• **Data**:
::::::::

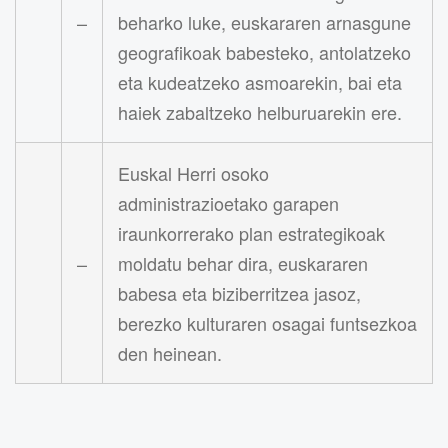
–
beharko luke, euskararen arnasgune
geografikoak babesteko, antolatzeko
eta kudeatzeko asmoarekin, bai eta
haiek zabaltzeko helburuarekin ere.
Euskal Herri osoko
administrazioetako garapen
iraunkorrerako plan estrategikoak
–
moldatu behar dira, euskararen
babesa eta biziberritzea jasoz,
berezko kulturaren osagai funtsezkoa
den heinean.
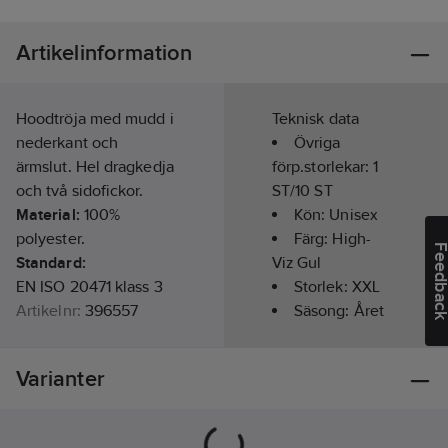
Artikelinformation
Hoodtröja med mudd i
Teknisk data
nederkant och
Övriga
ärmslut. Hel dragkedja
förp.storlekar:
1
och två sidofickor.
ST/10 ST
Material:
100%
Kön:
Unisex
polyester.
Färg:
High-
Feedba
Standard:
Viz Gul
EN ISO 20471 klass 3
Storlek:
XXL
Artikelnr:
396557
Säsong:
Året
Lev.
runt
1000919712012
artikelnr:
Hög
Varianter
Ean
synbarhet
8030424004683
artikelnr:
(signalfärgad):
Materialklass
TP1050
Ja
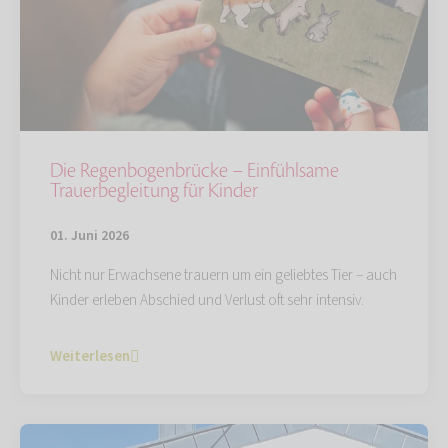
Die Regenbogenbrücke – Einfühlsame
Trauerbegleitung für Kinder
01. Juni 2026
Nicht nur Erwachsene trauern um ein geliebtes Tier – auch
Kinder erleben Abschied und Verlust oft sehr intensiv.
Weiterlesen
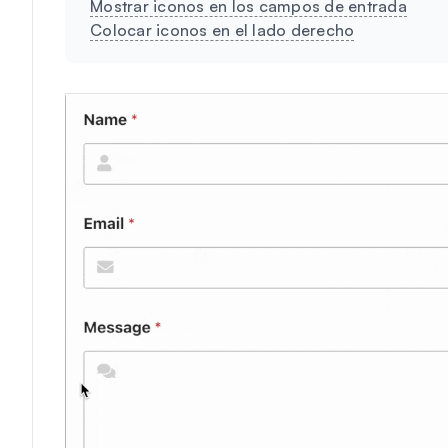
Mostrar iconos en los campos de entrada
Colocar iconos en el lado derecho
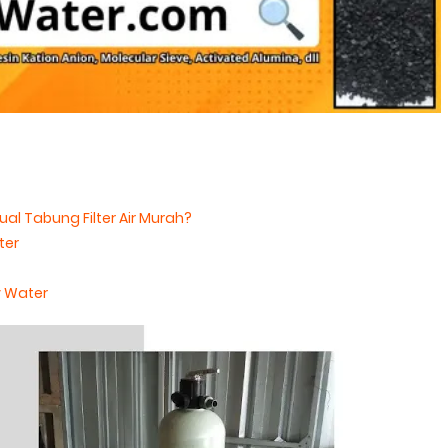
l Tabung Filter Air Murah?
ter
y Water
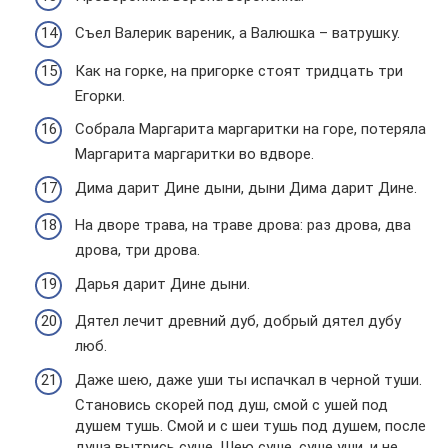
Съел Валерик вареник, а Валюшка – ватрушку.
Как на горке, на пригорке стоят тридцать три
Егорки.
Собрала Маргарита маргаритки на горе, потеряла
Маргарита маргаритки во вдворе.
Дима дарит Дине дыни, дыни Дима дарит Дине.
На дворе трава, на траве дрова: раз дрова, два
дрова, три дрова.
Дарья дарит Дине дыни.
Дятел лечит древний дуб, добрый дятел дубу
люб.
Даже шею, даже уши ты испачкал в черной туши.
Становись скорей под душ, смой с ушей под
душем тушь. Смой и с шеи тушь под душем, после
душа вытрись суше. Шею суше, суше уши, и не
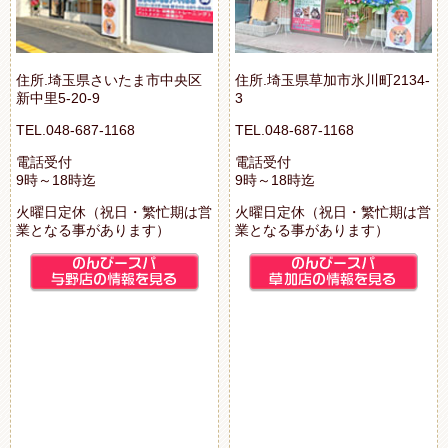
住所.埼玉県さいたま市中央区
住所.埼玉県草加市氷川町2134-
新中里5-20-9
3
TEL.048-687-1168
TEL.048-687-1168
電話受付
電話受付
9時～18時迄
9時～18時迄
火曜日定休（祝日・繁忙期は営
火曜日定休（祝日・繁忙期は営
業となる事があります）
業となる事があります）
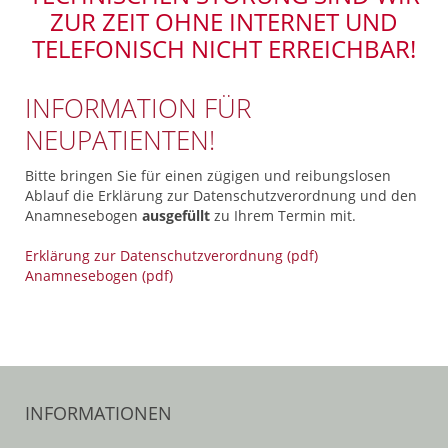
ZUR ZEIT OHNE INTERNET UND
TELEFONISCH NICHT ERREICHBAR!
INFORMATION FÜR
NEUPATIENTEN!
Bitte bringen Sie für einen zügigen und reibungslosen
Ablauf die Erklärung zur Datenschutzverordnung und den
Anamnesebogen
ausgefüllt
zu Ihrem Termin mit.
Erklärung zur Datenschutzverordnung (pdf)
Anamnesebogen (pdf)
INFORMATIONEN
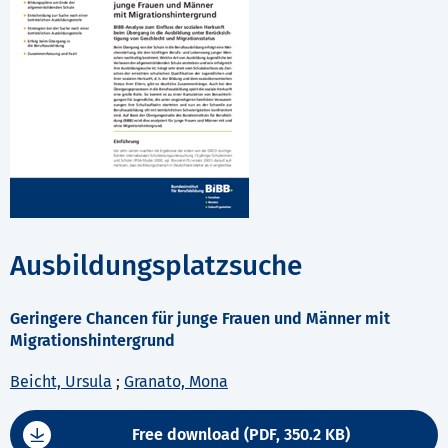
Ausbildungsplatzsuche
Geringere Chancen für junge Frauen und Männer mit
Migrationshintergrund
Beicht, Ursula
;
Granato, Mona
Free download (PDF, 350.2 KB)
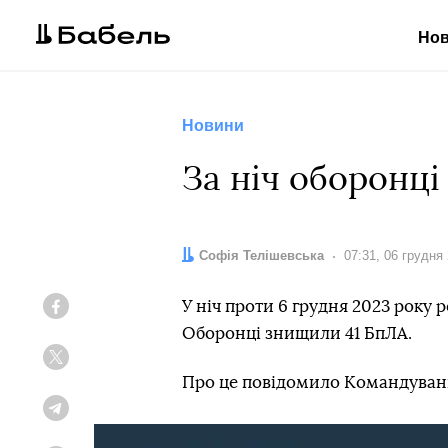
Но
Новини
За ніч оборонц
Автор:
Софія Телішевська
Дата:
07:31, 06 грудня
У ніч проти 6 грудня 2023 року 
Facebook
Оборонці знищили 41 БпЛА.
Twitter
Про це повідомило Командуванн
Telegram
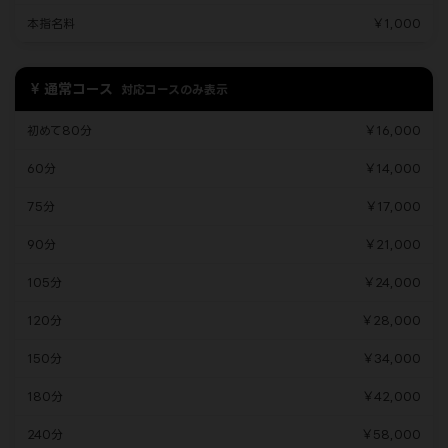
本指名料
￥1,000
通常コース
対応コースのみ表示
初めて80分
￥16,000
60分
￥14,000
75分
￥17,000
90分
￥21,000
105分
￥24,000
120分
￥28,000
150分
￥34,000
180分
￥42,000
240分
￥58,000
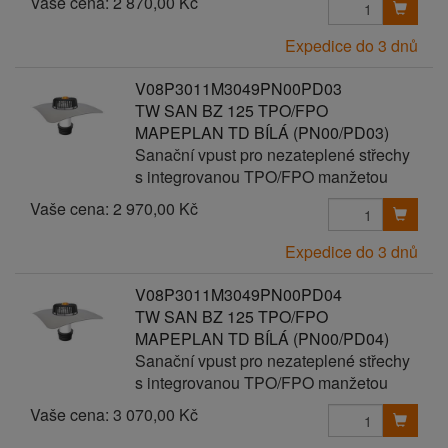
Vaše cena:
2 870,00 Kč
Expedice do 3 dnů
V08P3011M3049PN00PD03
TW SAN BZ 125 TPO/FPO
MAPEPLAN TD BÍLÁ (PN00/PD03)
Sanační vpust pro nezateplené střechy
s integrovanou TPO/FPO manžetou
Vaše cena:
2 970,00 Kč
Expedice do 3 dnů
V08P3011M3049PN00PD04
TW SAN BZ 125 TPO/FPO
MAPEPLAN TD BÍLÁ (PN00/PD04)
Sanační vpust pro nezateplené střechy
s integrovanou TPO/FPO manžetou
Vaše cena:
3 070,00 Kč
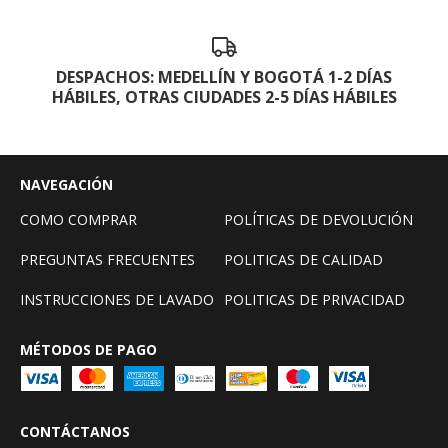
DESPACHOS: MEDELLÍN Y BOGOTÁ 1-2 DÍAS
HÁBILES, OTRAS CIUDADES 2-5 DÍAS HÁBILES
NAVEGACIÓN
COMO COMPRAR
POLÍTICAS DE DEVOLUCIÓN
PREGUNTAS FRECUENTES
POLITICAS DE CALIDAD
INSTRUCCIONES DE LAVADO
POLITICAS DE PRIVACIDAD
MÉTODOS DE PAGO
CONTÁCTANOS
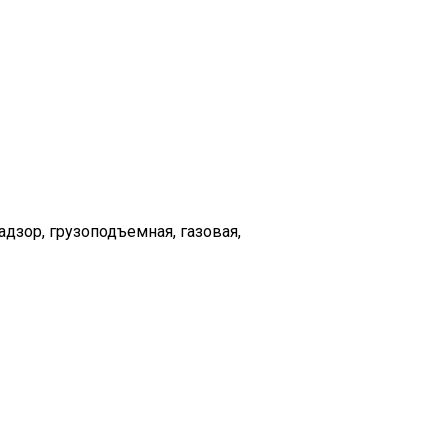
дзор, грузоподъемная, газовая,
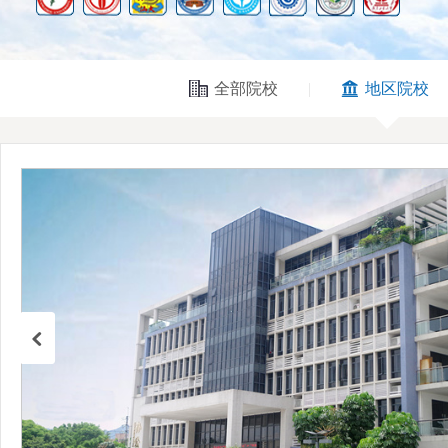
全部院校
|
地区院校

::::::::

• **Brief**:
Respond with the number of lines in the entries that include the string "грудня", and nothing besides.

• **Written answer**:
2